Editor’s note: Each week, The Breeze will ask candidates for city council their views on an issue of interest to the voters. Each candidate is asked the same question in a phone interview. This week’s question is: What one final issue do you want to emphasize, or clarify, for the voters before election day?

District 6
District 6 candidate John Cataldi, Jr., 69-year-old retired police detective, said he would like for voters to consider the current direction of the city and decide if that is the direction they would like to continue.
“I’m for lower taxes and sensible expansion of utilities,” he said. “Those are the two biggest issues and of course utility rates.”
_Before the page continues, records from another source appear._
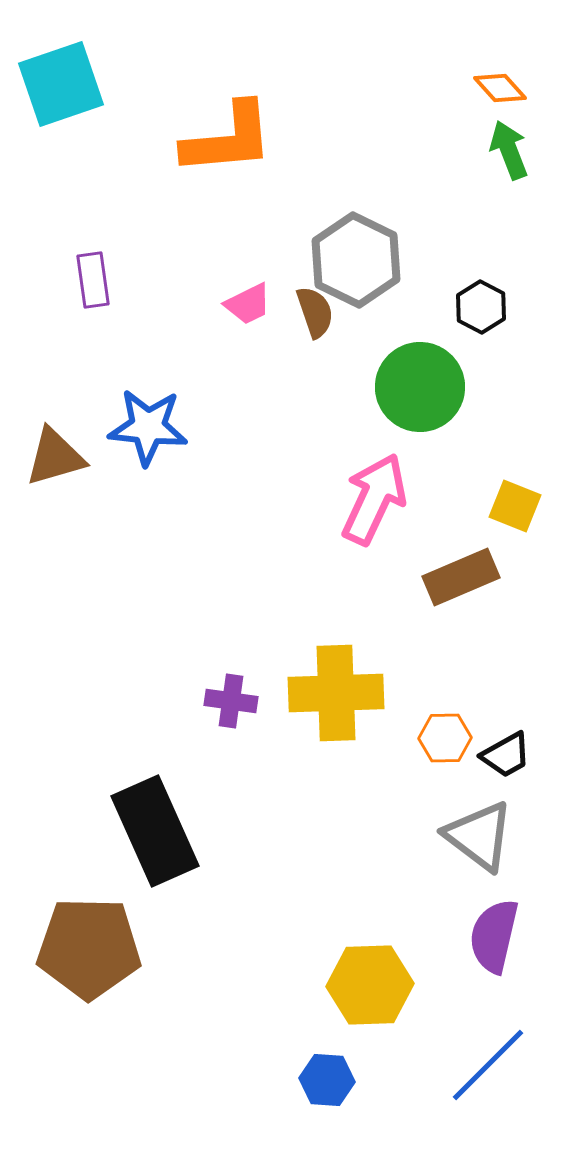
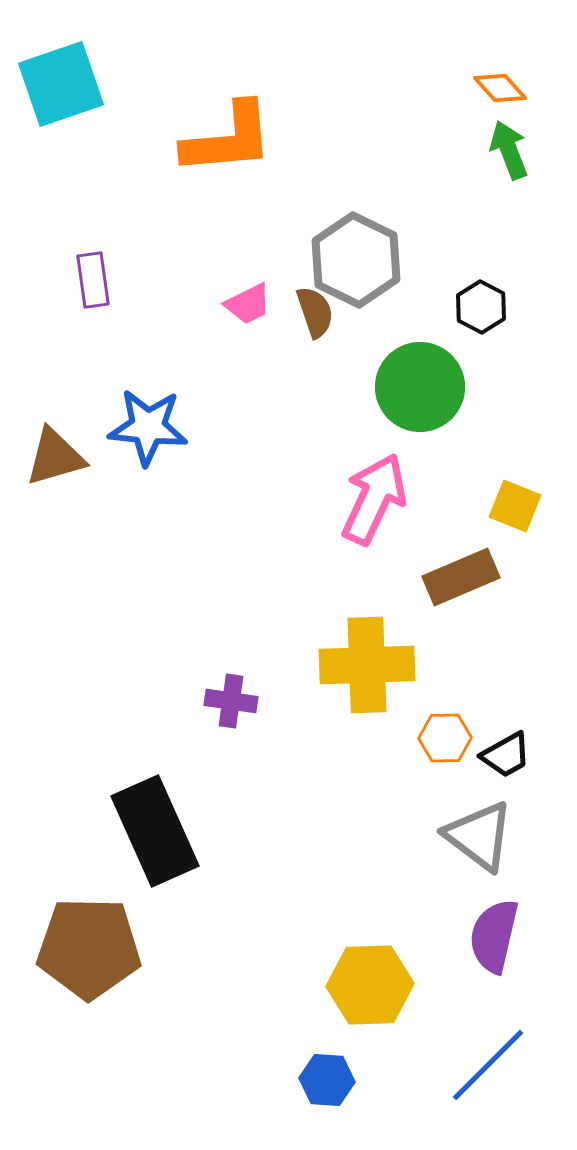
yellow cross: moved 31 px right, 28 px up
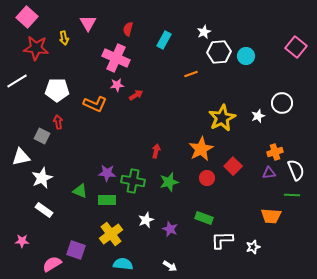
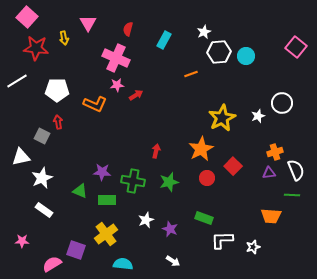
purple star at (107, 173): moved 5 px left, 1 px up
yellow cross at (111, 234): moved 5 px left
white arrow at (170, 266): moved 3 px right, 5 px up
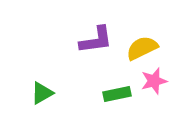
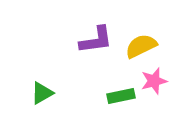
yellow semicircle: moved 1 px left, 2 px up
green rectangle: moved 4 px right, 2 px down
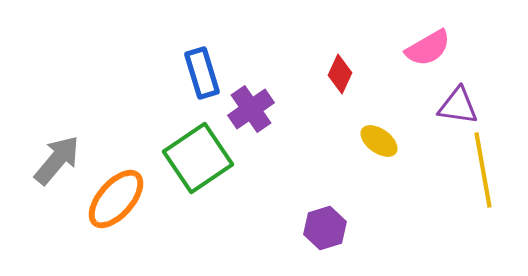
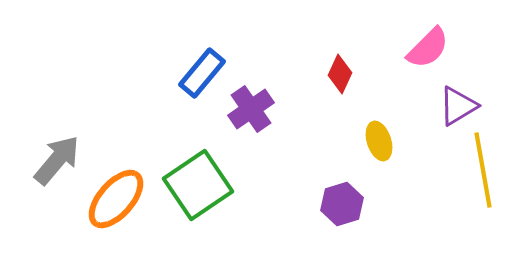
pink semicircle: rotated 15 degrees counterclockwise
blue rectangle: rotated 57 degrees clockwise
purple triangle: rotated 39 degrees counterclockwise
yellow ellipse: rotated 36 degrees clockwise
green square: moved 27 px down
purple hexagon: moved 17 px right, 24 px up
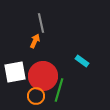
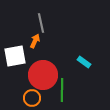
cyan rectangle: moved 2 px right, 1 px down
white square: moved 16 px up
red circle: moved 1 px up
green line: moved 3 px right; rotated 15 degrees counterclockwise
orange circle: moved 4 px left, 2 px down
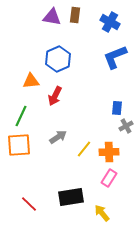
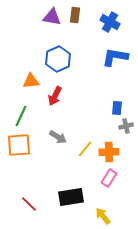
blue L-shape: rotated 32 degrees clockwise
gray cross: rotated 16 degrees clockwise
gray arrow: rotated 66 degrees clockwise
yellow line: moved 1 px right
yellow arrow: moved 1 px right, 3 px down
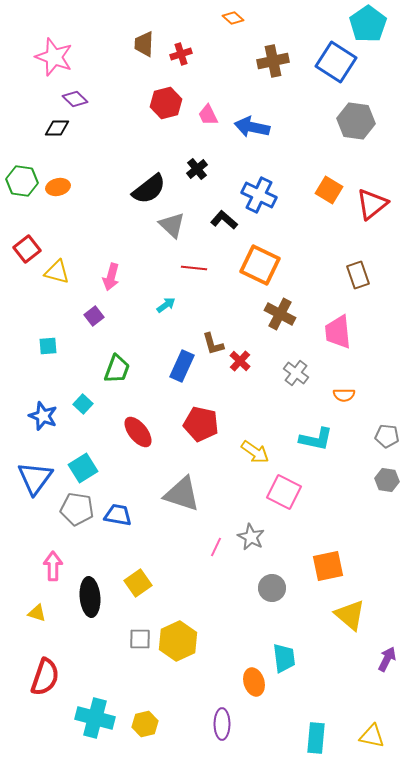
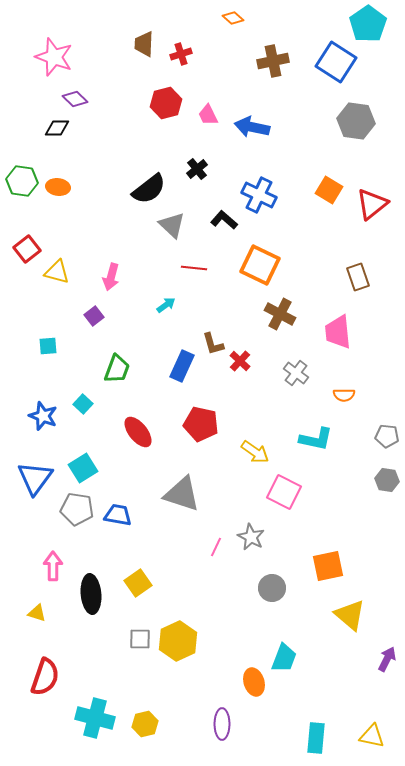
orange ellipse at (58, 187): rotated 20 degrees clockwise
brown rectangle at (358, 275): moved 2 px down
black ellipse at (90, 597): moved 1 px right, 3 px up
cyan trapezoid at (284, 658): rotated 28 degrees clockwise
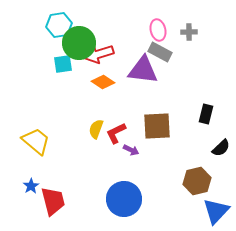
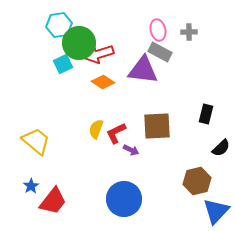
cyan square: rotated 18 degrees counterclockwise
red trapezoid: rotated 52 degrees clockwise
Kevin McGrail, a 53-year-old medical technologist, also runing in District 6, said voters should consider the candidates’ experience and ability to commit the necessary time a city council position requires.
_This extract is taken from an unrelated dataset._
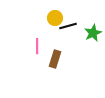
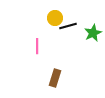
brown rectangle: moved 19 px down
“There’s no question I can handle the duties of a councilman, just look at my past experience lobbying council,” he said. “The other thing I try to get across is that I have a very flexible schedule and can give the job the attention it requires.”

District 4
Chris Chulakes-Leetz, a 53-year-old USCG-licensed captain, is seeking the District 4 seat. He said the city now has the opportunity to have a council with no ties to any special interest groups.
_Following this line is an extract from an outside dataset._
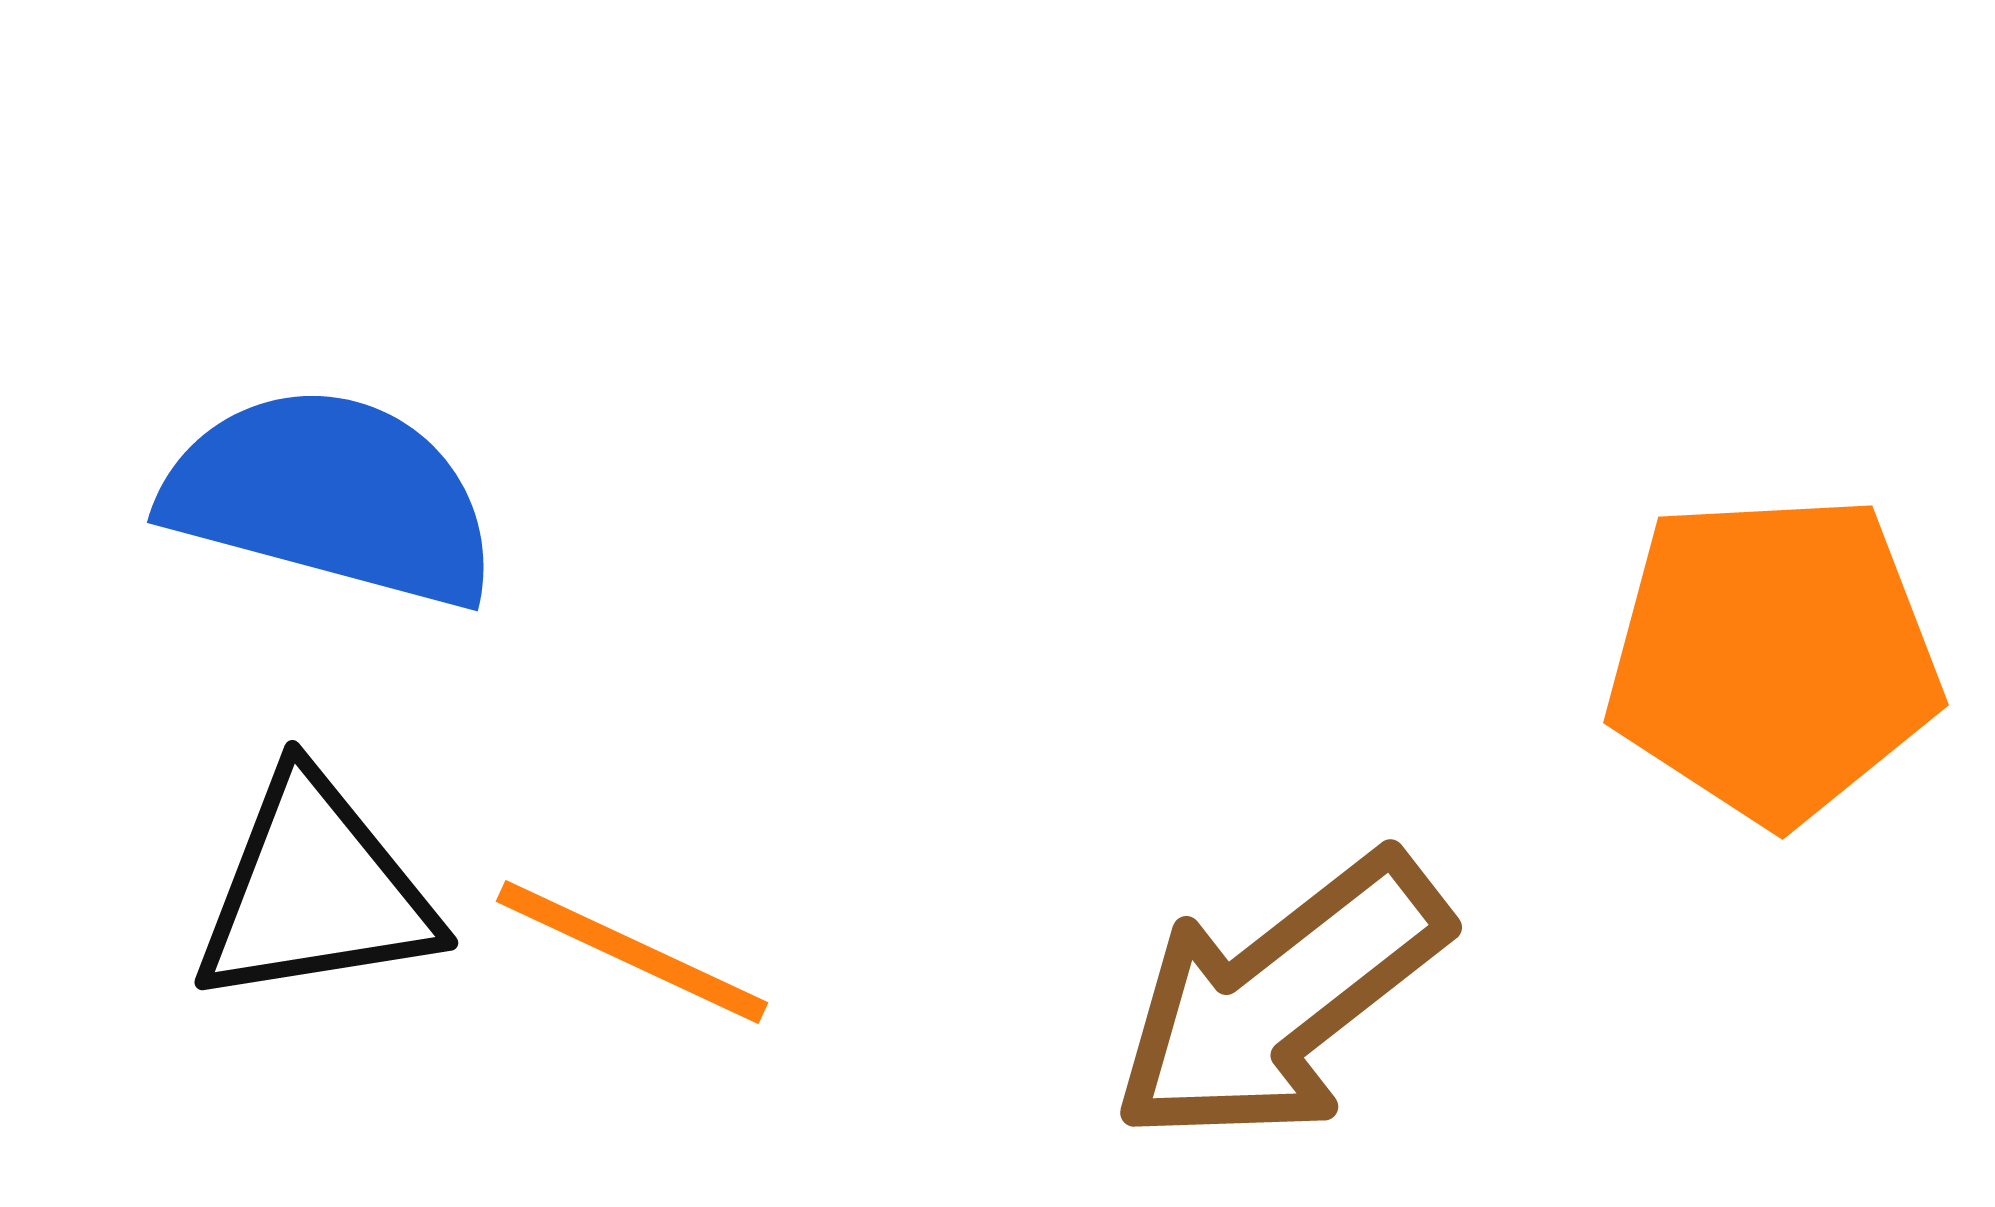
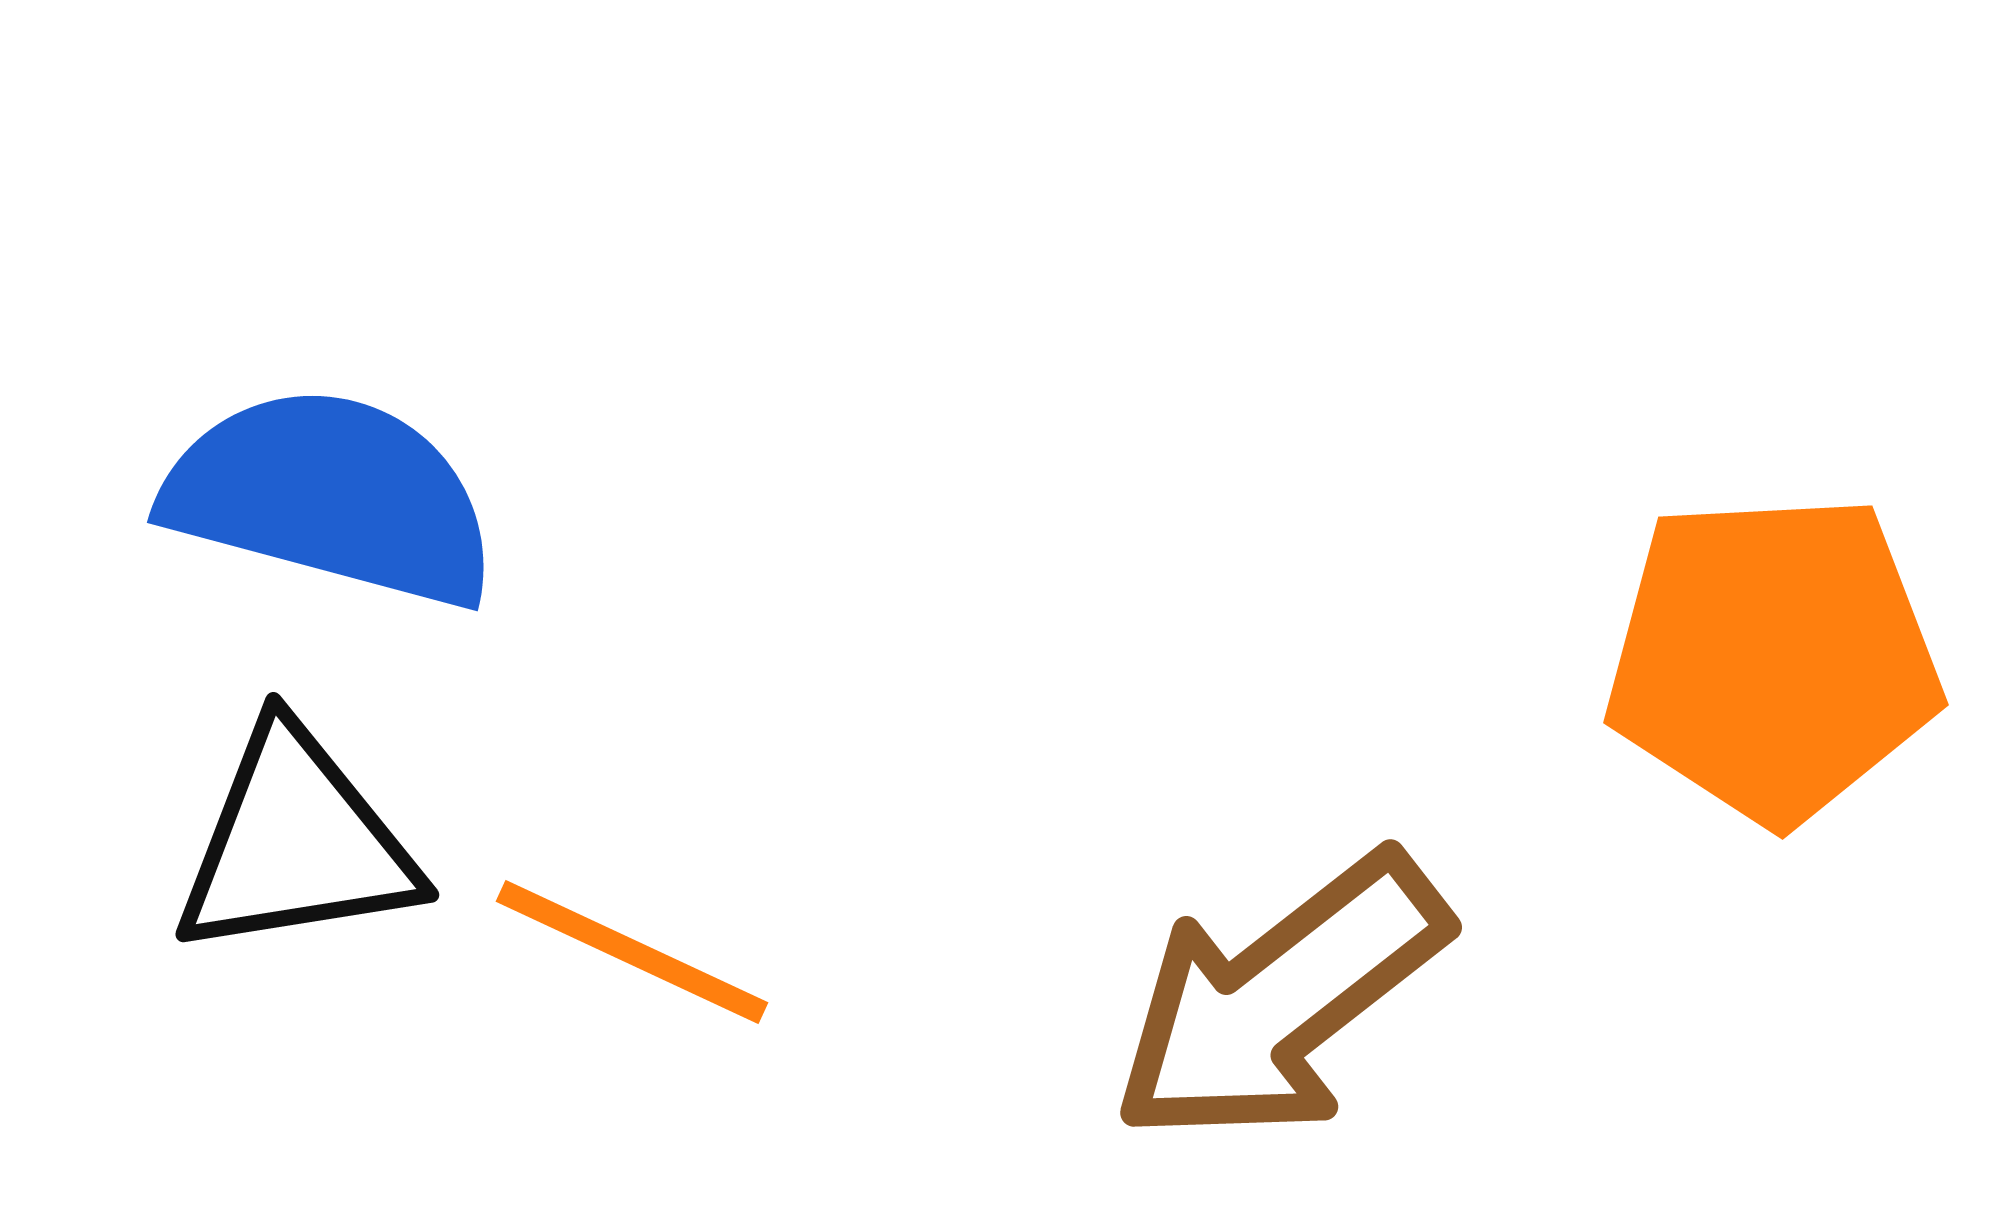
black triangle: moved 19 px left, 48 px up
“Voters can decide if they want to install people that will do the things they have always been done, or go in a different direction,” Chulakes-Leetz said.
Delores Bertolini, 75, who is looking to retain her District 4 seat, said she wants voters to consider her record.
“I’ve always thought of myself as a public servant, not a politician,” she said.

District 1
Jim Martin, a 77-year-old a retired aerospace engineer, is seeking the District 1 seat.
He said the only issue at this point is the economy.
“We need to get people back to work to boost the economy and lower taxes,” he said.
Marty McClain, a 51-year-old construction consultant, also is seeking the District 1 seat.
McClain said the biggest issue facing the city is a misunderstanding of exactly how much a forensic audit of the Utilities Expansion Project will cost the city.
He said similar audits have cost municipalities for more then the $130,000 estimated price tag attached to the UEP and larger project have cost considerably more.
“I have seen the PriceWaterhouseCoopers audit of Montgomery Watson and it cost more in the neighborhood of half a million dollars,” he said.

Mayor’s Race
Mayoral candidate John Sullivan, a 66-year-old retired Broker/IT Consultant, said the issue of fiscal responsibility should be paramount as voters go to the polls on Tuesday.
“I don’t like the way the government has increased the utility tax and the property tax and created a new tax,” he said.
Incumbent Mayor Jim Burch, a 58-year-old land surveyor, said the biggest issue that needs to be addressed is misinformation concerning the city’s finances.
“We have lowered our budget, our staff levels and our per-capita costs to 2006 levels. We have done a good job of being very fiscally conservative,” he said. “People are upset of the millage rate, but that has less to do with the budget and more with the current economy.”
Early voting continues today; the general election is Tuesday.
Cape Coral mayor and city council elections and non-partisan and any registered voter can vote for candidates in any district regardless of where they live.